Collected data
=====

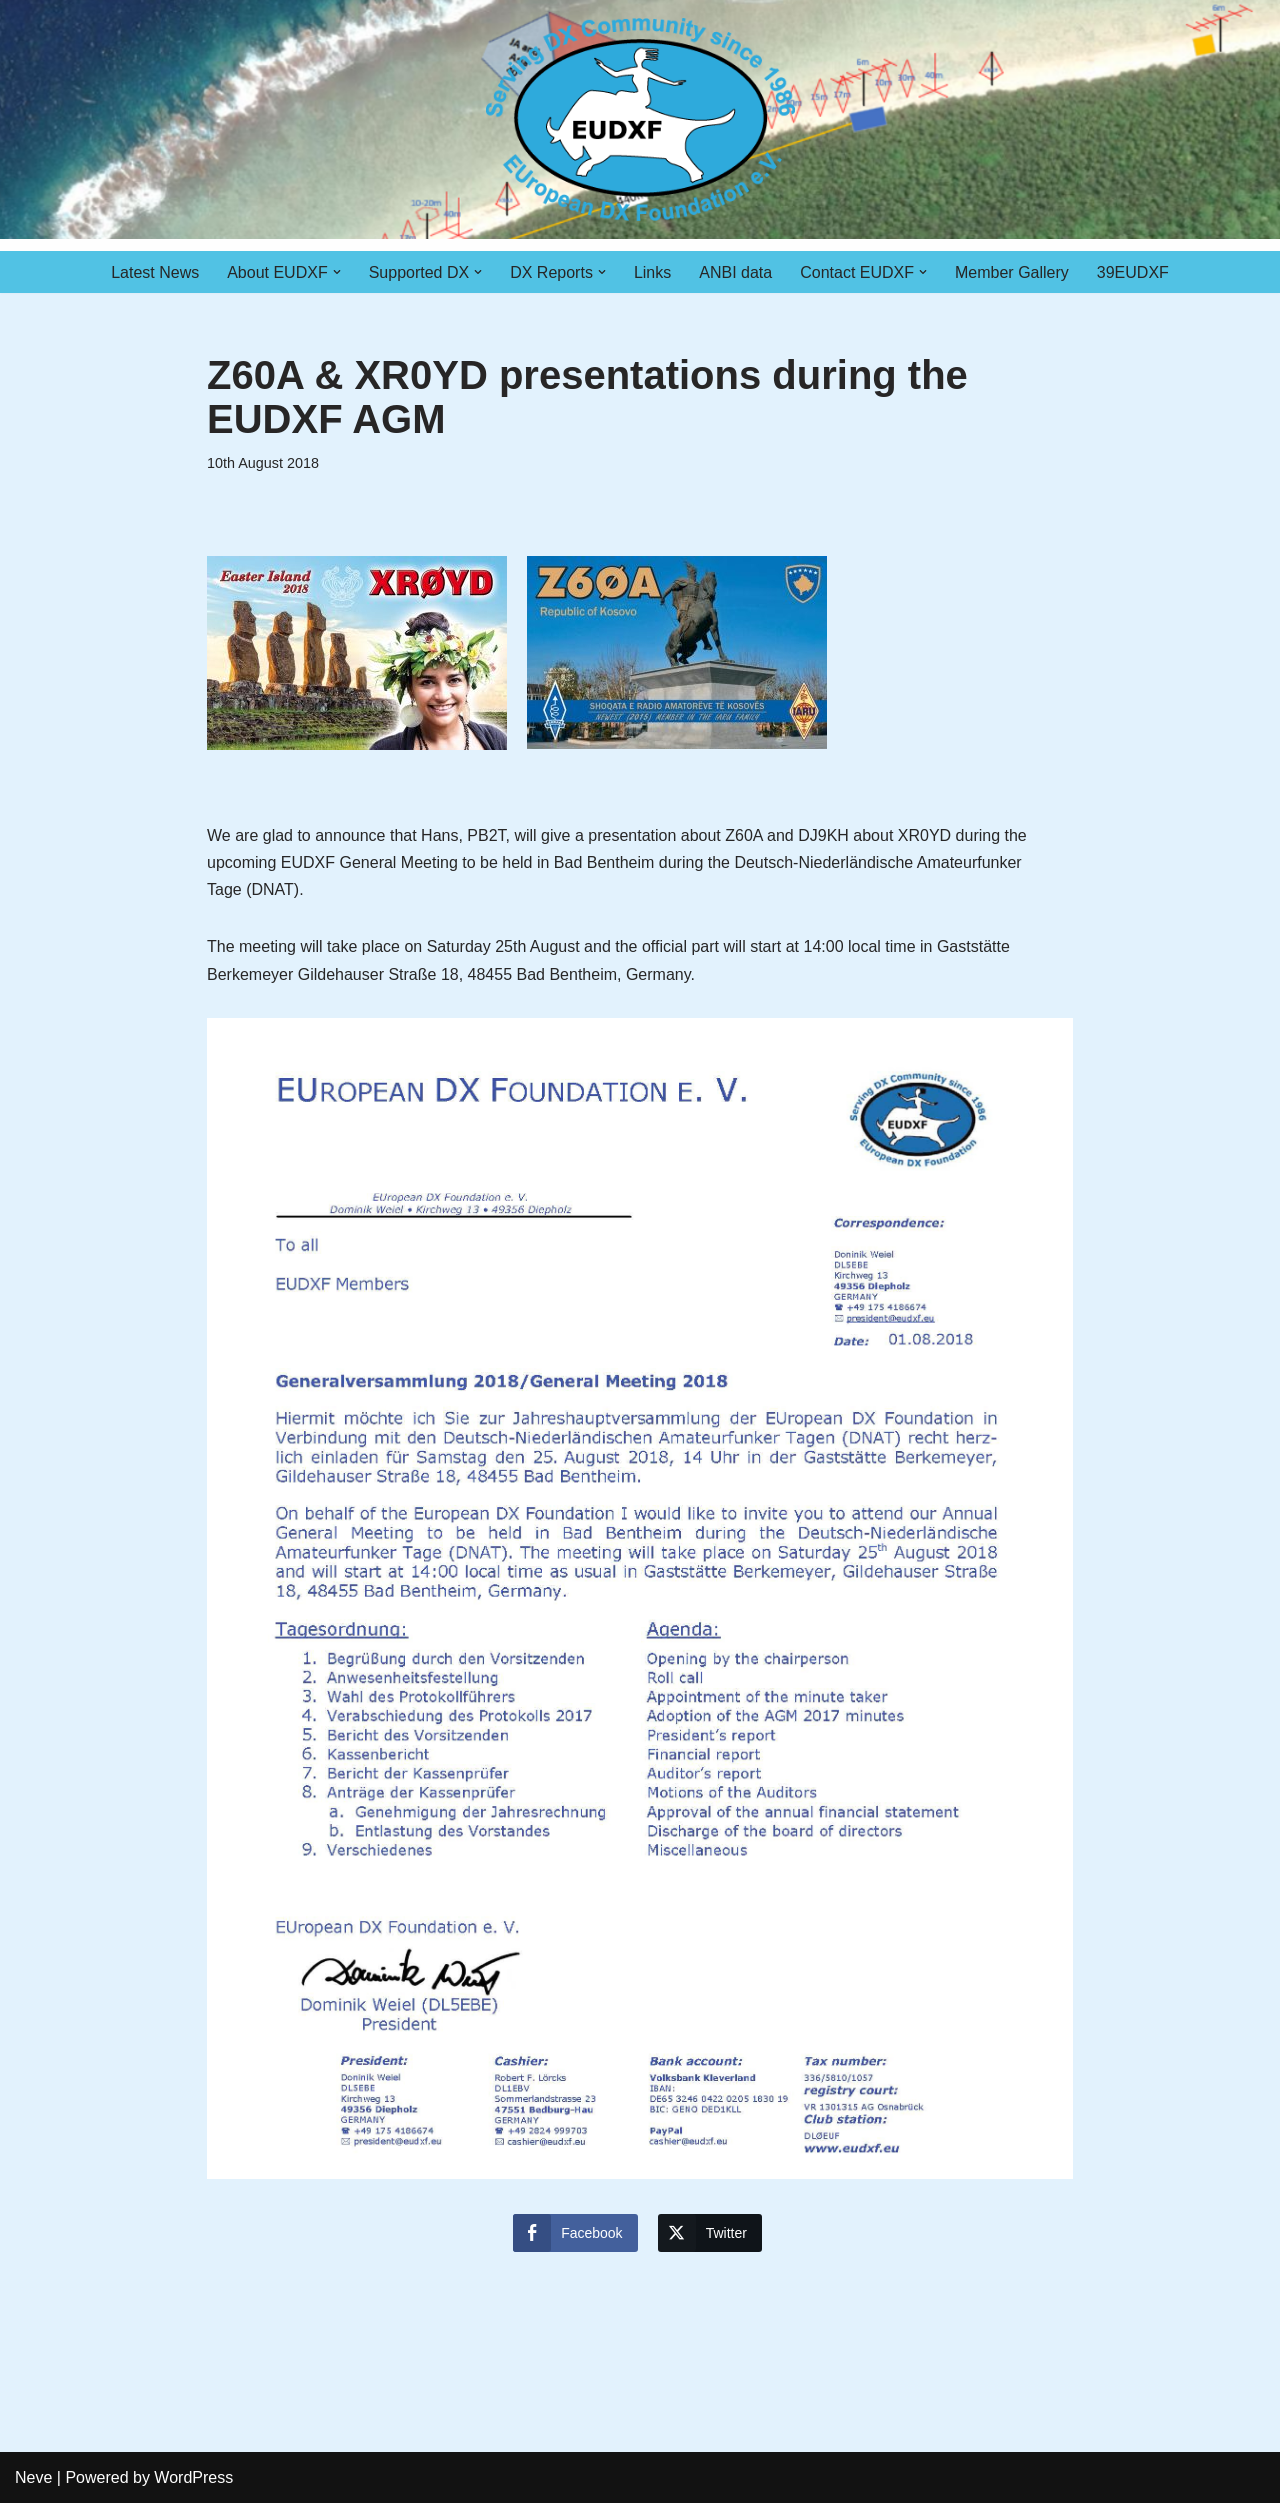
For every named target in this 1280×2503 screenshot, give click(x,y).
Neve (33, 2477)
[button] (337, 272)
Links (652, 272)
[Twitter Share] (710, 2233)
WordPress (193, 2477)
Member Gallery (1012, 272)
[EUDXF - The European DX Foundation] (640, 119)
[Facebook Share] (575, 2233)
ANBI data (735, 272)
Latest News (155, 272)
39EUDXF (1133, 272)
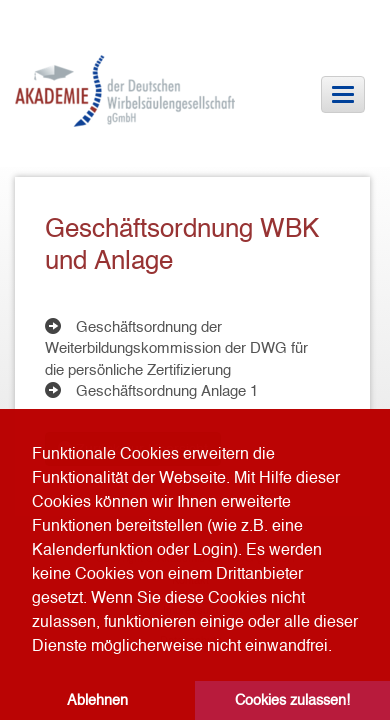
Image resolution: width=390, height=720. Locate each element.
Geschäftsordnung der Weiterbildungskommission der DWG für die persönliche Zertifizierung (176, 348)
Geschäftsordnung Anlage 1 (167, 390)
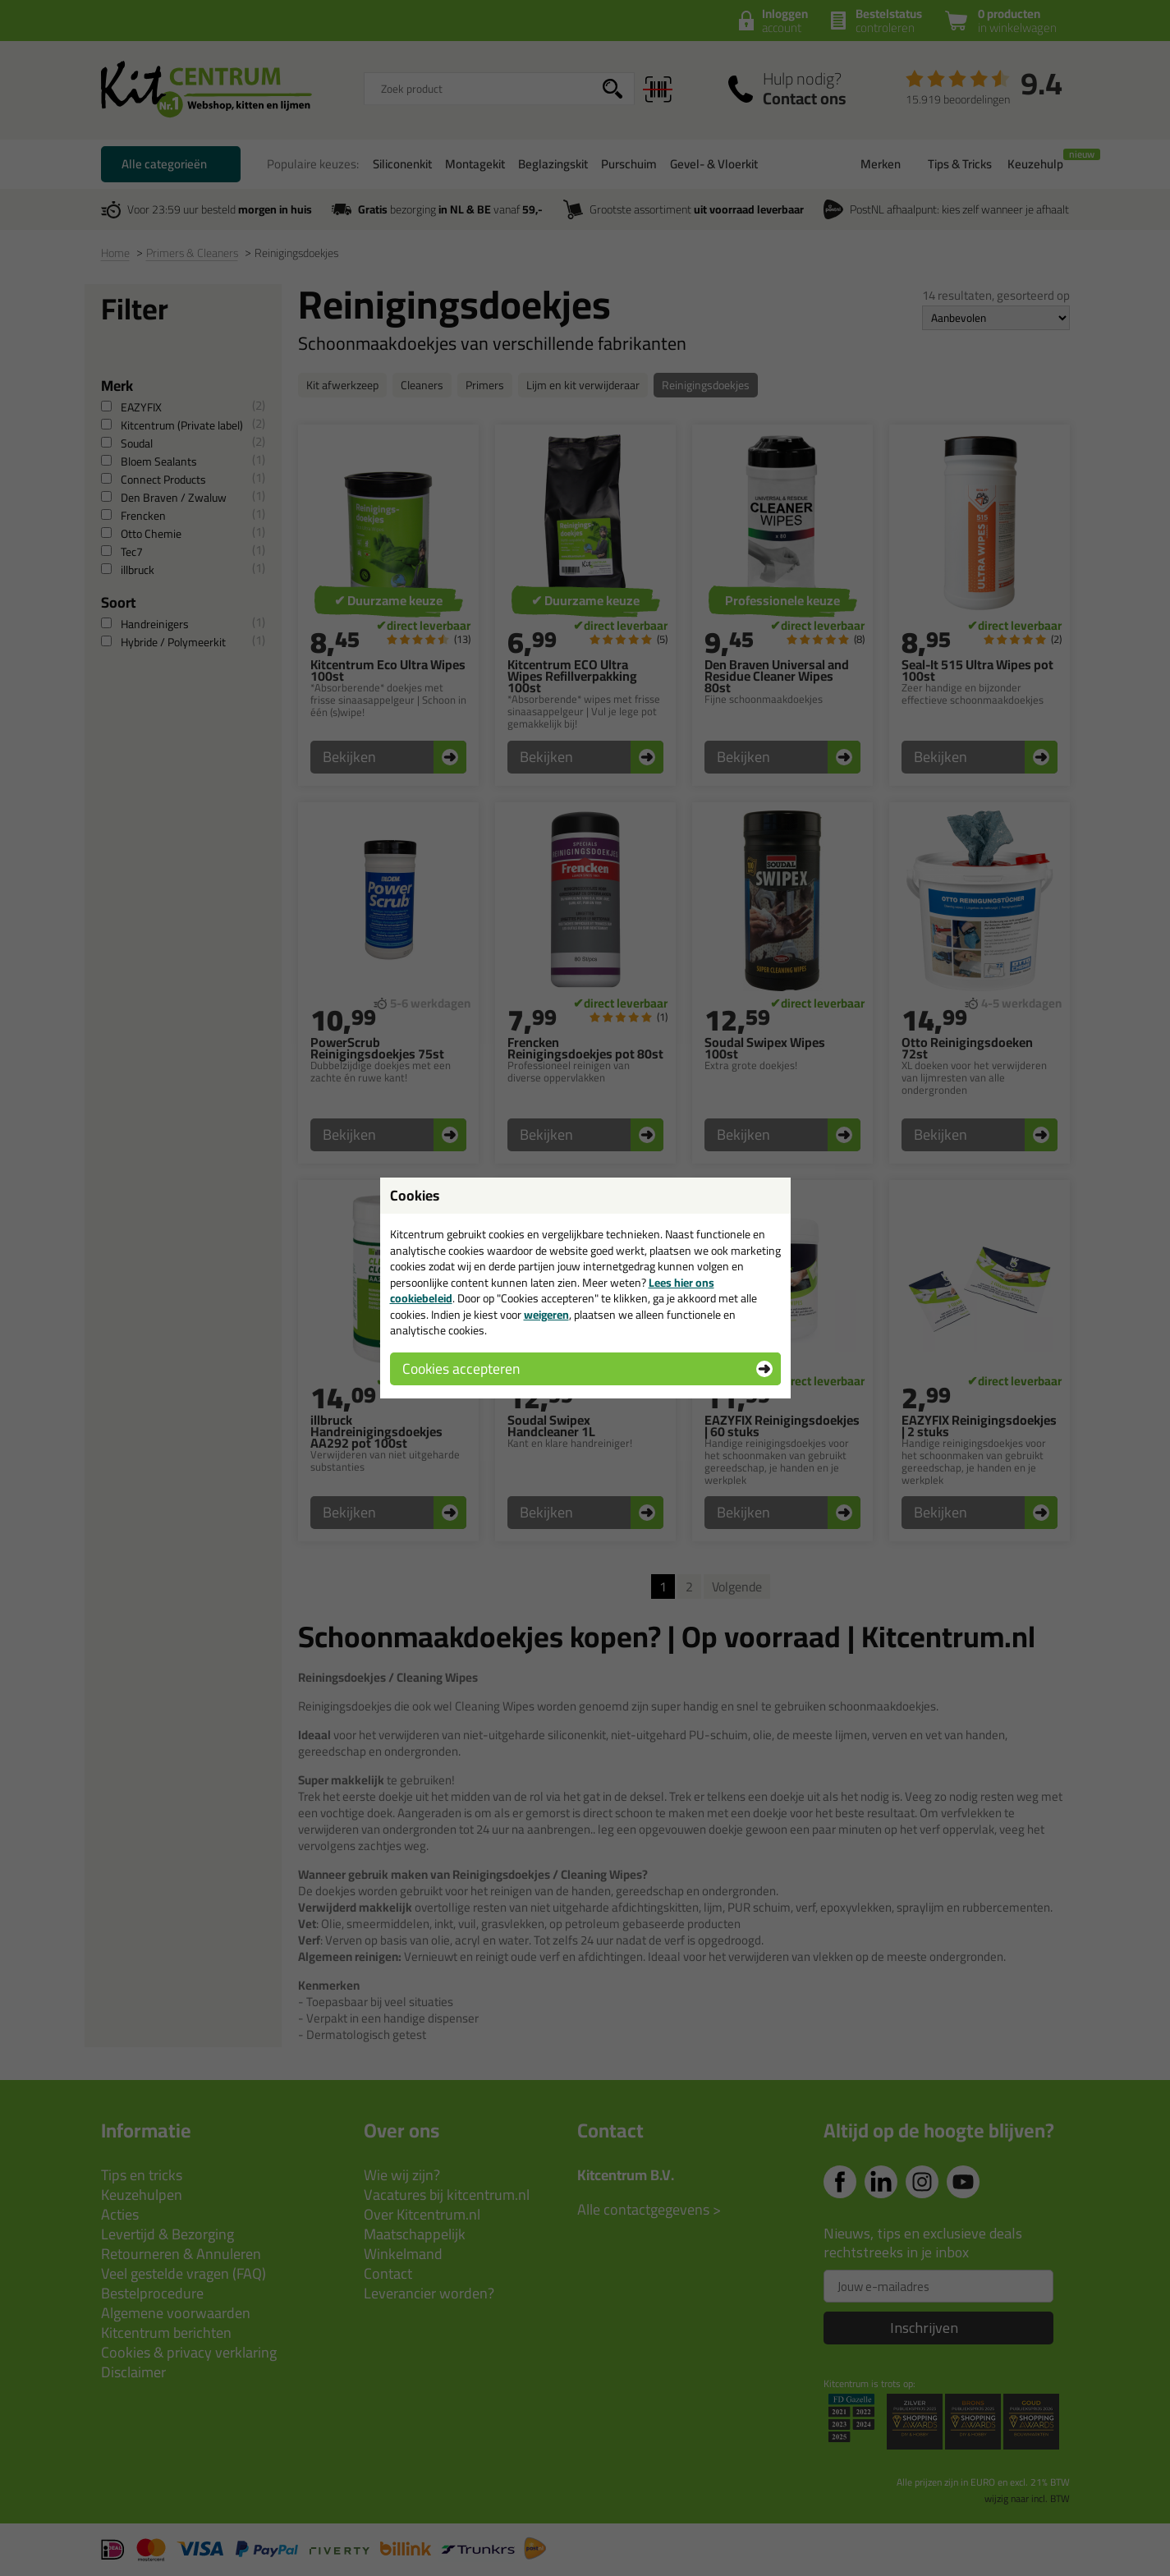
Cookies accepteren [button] (461, 1368)
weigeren (546, 1314)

=====

*Exercise brief*
Please return the records as they stand, word for word, with no pictures.

*Answer below*
For every named target in this 1280×2503 screenshot, give click(x,y).
Neve (33, 2477)
[button] (337, 272)
Links (652, 272)
[Twitter Share] (710, 2233)
WordPress (193, 2477)
Member Gallery (1012, 272)
[EUDXF - The European DX Foundation] (640, 119)
[Facebook Share] (575, 2233)
ANBI data (735, 272)
Latest News (155, 272)
39EUDXF (1133, 272)
Image resolution: width=390, height=720. Locate each element.
Geschäftsordnung der Weiterbildungskommission der DWG für die persönliche Zertifizierung (176, 348)
Geschäftsordnung Anlage 1 (167, 390)
Cookies accepteren [button] (461, 1368)
weigeren (546, 1314)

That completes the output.